Look at the week ahead to plan your meals. Often it's a good idea to cook a large batch of food and subsist of this for a few days. When you come home from a gruelling game or netball training session it's good to know that you can simply microwave or heat up a meal that's healthy. This is also a great way to avoid junk food, which we often crave after heavy physical exertion. Another way to avoid the junk food is to try re-organising your days to have your main meal either during the day or prepared during the day so you can have it soon after returning home from training or your game.

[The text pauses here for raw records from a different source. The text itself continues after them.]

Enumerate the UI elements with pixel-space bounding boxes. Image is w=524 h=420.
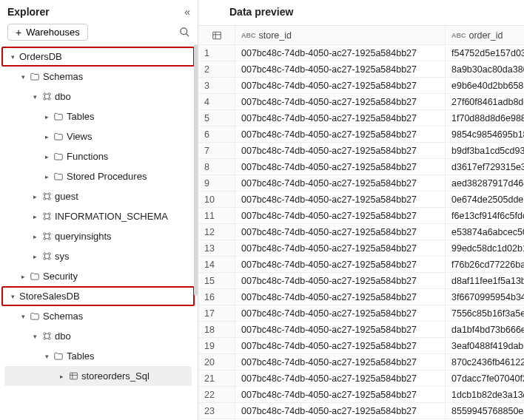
tree-node-security[interactable]: ▸ Security bbox=[1, 266, 195, 286]
tree-node-schemas-2[interactable]: ▾ Schemas bbox=[1, 306, 195, 326]
tree-node-ordersdb[interactable]: ▾ OrdersDB bbox=[1, 47, 195, 67]
chevron-down-icon[interactable]: ▾ bbox=[18, 73, 28, 81]
grid-row[interactable]: 17007bc48c-74db-4050-ac27-1925a584bb2775… bbox=[198, 305, 524, 322]
column-header-store-id[interactable]: ABC store_id bbox=[235, 26, 446, 44]
tree-node-queryinsights[interactable]: ▸ queryinsights bbox=[1, 226, 195, 246]
grid-row[interactable]: 5007bc48c-74db-4050-ac27-1925a584bb271f7… bbox=[198, 110, 524, 126]
row-number-cell: 13 bbox=[198, 240, 235, 256]
tree-node-information-schema[interactable]: ▸ INFORMATION_SCHEMA bbox=[1, 206, 195, 226]
tree-node-storeorders-sql[interactable]: ▸ storeorders_Sql bbox=[4, 366, 192, 386]
chevron-down-icon[interactable]: ▾ bbox=[41, 353, 52, 360]
tree-node-stored-procedures[interactable]: ▸ Stored Procedures bbox=[1, 166, 195, 186]
grid-row[interactable]: 18007bc48c-74db-4050-ac27-1925a584bb27da… bbox=[198, 322, 524, 338]
chevron-right-icon[interactable]: ▸ bbox=[18, 273, 28, 280]
grid-row[interactable]: 19007bc48c-74db-4050-ac27-1925a584bb273e… bbox=[198, 338, 524, 354]
tree-label: Security bbox=[41, 271, 78, 282]
chevron-down-icon[interactable]: ▾ bbox=[18, 313, 28, 320]
grid-row[interactable]: 20007bc48c-74db-4050-ac27-1925a584bb2787… bbox=[198, 354, 524, 370]
schema-icon bbox=[40, 211, 53, 221]
tree-label: Schemas bbox=[41, 311, 83, 322]
chevron-right-icon[interactable]: ▸ bbox=[56, 373, 67, 380]
cell-order-id: f76b26cd77226ba5 bbox=[446, 257, 524, 272]
svg-point-34 bbox=[43, 253, 45, 255]
cell-order-id: d8af11fee1f5a13bf bbox=[446, 273, 524, 288]
search-icon[interactable] bbox=[179, 27, 190, 38]
chevron-down-icon[interactable]: ▾ bbox=[30, 333, 40, 340]
svg-point-13 bbox=[48, 197, 50, 200]
add-warehouses-button[interactable]: + Warehouses bbox=[7, 24, 88, 41]
svg-point-2 bbox=[43, 93, 45, 95]
chevron-right-icon[interactable]: ▸ bbox=[41, 173, 52, 180]
grid-row[interactable]: 22007bc48c-74db-4050-ac27-1925a584bb271d… bbox=[198, 387, 524, 403]
tree-node-guest[interactable]: ▸ guest bbox=[1, 186, 195, 206]
grid-row[interactable]: 8007bc48c-74db-4050-ac27-1925a584bb27d36… bbox=[198, 159, 524, 175]
chevron-right-icon[interactable]: ▸ bbox=[41, 113, 52, 121]
grid-row[interactable]: 10007bc48c-74db-4050-ac27-1925a584bb270e… bbox=[198, 192, 524, 208]
cell-store-id: 007bc48c-74db-4050-ac27-1925a584bb27 bbox=[235, 403, 446, 419]
column-header-order-id[interactable]: ABC order_id bbox=[446, 26, 524, 44]
cell-store-id: 007bc48c-74db-4050-ac27-1925a584bb27 bbox=[235, 273, 446, 288]
folder-icon bbox=[28, 271, 41, 282]
chevron-down-icon[interactable]: ▾ bbox=[30, 93, 40, 101]
grid-row[interactable]: 6007bc48c-74db-4050-ac27-1925a584bb27985… bbox=[198, 126, 524, 143]
folder-icon bbox=[52, 351, 65, 362]
grid-row[interactable]: 23007bc48c-74db-4050-ac27-1925a584bb2785… bbox=[198, 403, 524, 419]
chevron-right-icon[interactable]: ▸ bbox=[30, 233, 40, 240]
column-label: order_id bbox=[469, 30, 503, 41]
cell-order-id: e53874a6abcec503 bbox=[446, 224, 524, 240]
chevron-right-icon[interactable]: ▸ bbox=[30, 253, 40, 260]
tree-label: guest bbox=[53, 191, 78, 202]
grid-row[interactable]: 9007bc48c-74db-4050-ac27-1925a584bb27aed… bbox=[198, 175, 524, 192]
grid-row[interactable]: 2007bc48c-74db-4050-ac27-1925a584bb278a9… bbox=[198, 61, 524, 78]
tree-label: Stored Procedures bbox=[65, 171, 147, 182]
grid-row[interactable]: 1007bc48c-74db-4050-ac27-1925a584bb27f54… bbox=[198, 45, 524, 61]
chevron-down-icon[interactable]: ▾ bbox=[7, 53, 18, 61]
tree-node-schemas[interactable]: ▾ Schemas bbox=[1, 67, 195, 87]
cell-store-id: 007bc48c-74db-4050-ac27-1925a584bb27 bbox=[235, 322, 446, 337]
cell-store-id: 007bc48c-74db-4050-ac27-1925a584bb27 bbox=[235, 110, 446, 126]
grid-row[interactable]: 14007bc48c-74db-4050-ac27-1925a584bb27f7… bbox=[198, 257, 524, 273]
grid-row[interactable]: 11007bc48c-74db-4050-ac27-1925a584bb27f6… bbox=[198, 208, 524, 224]
tree-node-sys[interactable]: ▸ sys bbox=[1, 246, 195, 266]
tree-label: Functions bbox=[65, 151, 108, 162]
svg-point-19 bbox=[48, 213, 50, 215]
grid-row[interactable]: 7007bc48c-74db-4050-ac27-1925a584bb27b9d… bbox=[198, 143, 524, 159]
chevron-right-icon[interactable]: ▸ bbox=[30, 193, 40, 200]
cell-store-id: 007bc48c-74db-4050-ac27-1925a584bb27 bbox=[235, 208, 446, 223]
grid-row[interactable]: 21007bc48c-74db-4050-ac27-1925a584bb2707… bbox=[198, 370, 524, 387]
svg-point-36 bbox=[43, 257, 45, 260]
grid-row[interactable]: 16007bc48c-74db-4050-ac27-1925a584bb273f… bbox=[198, 289, 524, 305]
tree-label: dbo bbox=[53, 91, 71, 102]
tree-node-dbo-2[interactable]: ▾ dbo bbox=[1, 326, 195, 346]
row-number-header[interactable] bbox=[198, 26, 235, 44]
grid-row[interactable]: 12007bc48c-74db-4050-ac27-1925a584bb27e5… bbox=[198, 224, 524, 240]
row-number-cell: 10 bbox=[198, 192, 235, 207]
schema-icon bbox=[40, 251, 53, 261]
tree-label: Tables bbox=[65, 111, 95, 122]
chevron-right-icon[interactable]: ▸ bbox=[30, 213, 40, 220]
explorer-title: Explorer bbox=[7, 6, 50, 18]
grid-row[interactable]: 15007bc48c-74db-4050-ac27-1925a584bb27d8… bbox=[198, 273, 524, 289]
chevron-right-icon[interactable]: ▸ bbox=[41, 133, 52, 140]
scrollbar-thumb[interactable] bbox=[194, 44, 198, 296]
cell-store-id: 007bc48c-74db-4050-ac27-1925a584bb27 bbox=[235, 61, 446, 77]
collapse-panel-icon[interactable]: « bbox=[184, 6, 190, 18]
grid-row[interactable]: 13007bc48c-74db-4050-ac27-1925a584bb2799… bbox=[198, 240, 524, 257]
datatype-text-icon: ABC bbox=[451, 32, 466, 39]
tree-node-tables-2[interactable]: ▾ Tables bbox=[1, 346, 195, 366]
tree-node-dbo[interactable]: ▾ dbo bbox=[1, 87, 195, 106]
grid-row[interactable]: 3007bc48c-74db-4050-ac27-1925a584bb27e9b… bbox=[198, 78, 524, 94]
explorer-panel: Explorer « + Warehouses ▾ OrdersDB ▾ bbox=[0, 0, 198, 420]
tree-node-storesalesdb[interactable]: ▾ StoreSalesDB bbox=[1, 286, 195, 306]
tree-node-tables[interactable]: ▸ Tables bbox=[1, 106, 195, 126]
cell-store-id: 007bc48c-74db-4050-ac27-1925a584bb27 bbox=[235, 175, 446, 191]
tree-node-views[interactable]: ▸ Views bbox=[1, 126, 195, 146]
tree-label: StoreSalesDB bbox=[18, 291, 80, 302]
chevron-down-icon[interactable]: ▾ bbox=[7, 293, 18, 300]
tree-node-functions[interactable]: ▸ Functions bbox=[1, 146, 195, 166]
chevron-right-icon[interactable]: ▸ bbox=[41, 153, 52, 160]
grid-row[interactable]: 4007bc48c-74db-4050-ac27-1925a584bb2727f… bbox=[198, 94, 524, 110]
folder-icon bbox=[28, 311, 41, 322]
schema-icon bbox=[40, 92, 53, 101]
table-icon bbox=[67, 371, 80, 381]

Knowing how to cook is essential. If you or nobody in your household knows their way around a kitchen (other than cooking toast) then consider talking to a sports nutritionist about your needs. There are also many easy, healthy recipe books published to help you out.
Remember that snacking throughout the day isn't a bad thing! Snacking keeps your metabolism chugging along. What's important is what you're snacking on. Eating low energy-releasing foods such as fruits and muesli bars will have you lasting the day without resorting to chocolate or takeaways. Drinks like fruit smoothies, protein shakes and meal supplements can also give you a boost if needed.
Pre-game nutrition is an essential part of having enough energy and stamina. Eating a carbohydrate-rich, low fat meal 2 or 3 hours before a game will give you plenty of slow-burning energy to last all of the quarters.
Ensuring you have enough fluid before, during and after the game is essential. Drinking with your pre-game meal and netball warm up drills is easy enough, but many players forget to keep hydrated during the game itself. There are several opportunities to quench your thirst throughout the game, so be sure to keep a water bottle handy and go for it during timeouts and in between quarters.
Be sure to take care of yourself after the game, too. What you eat to recover your body has a direct impact on your body. Go for fruit if you can or other carbohydrate-rich foods like sandwiches or muesli bars.
Nutrition is the fuel your body needs to perform, and it can only perform at its optimum levels if your give it the right sorts of fuels. Taking control of your diet is just as important as sticking to your training regime.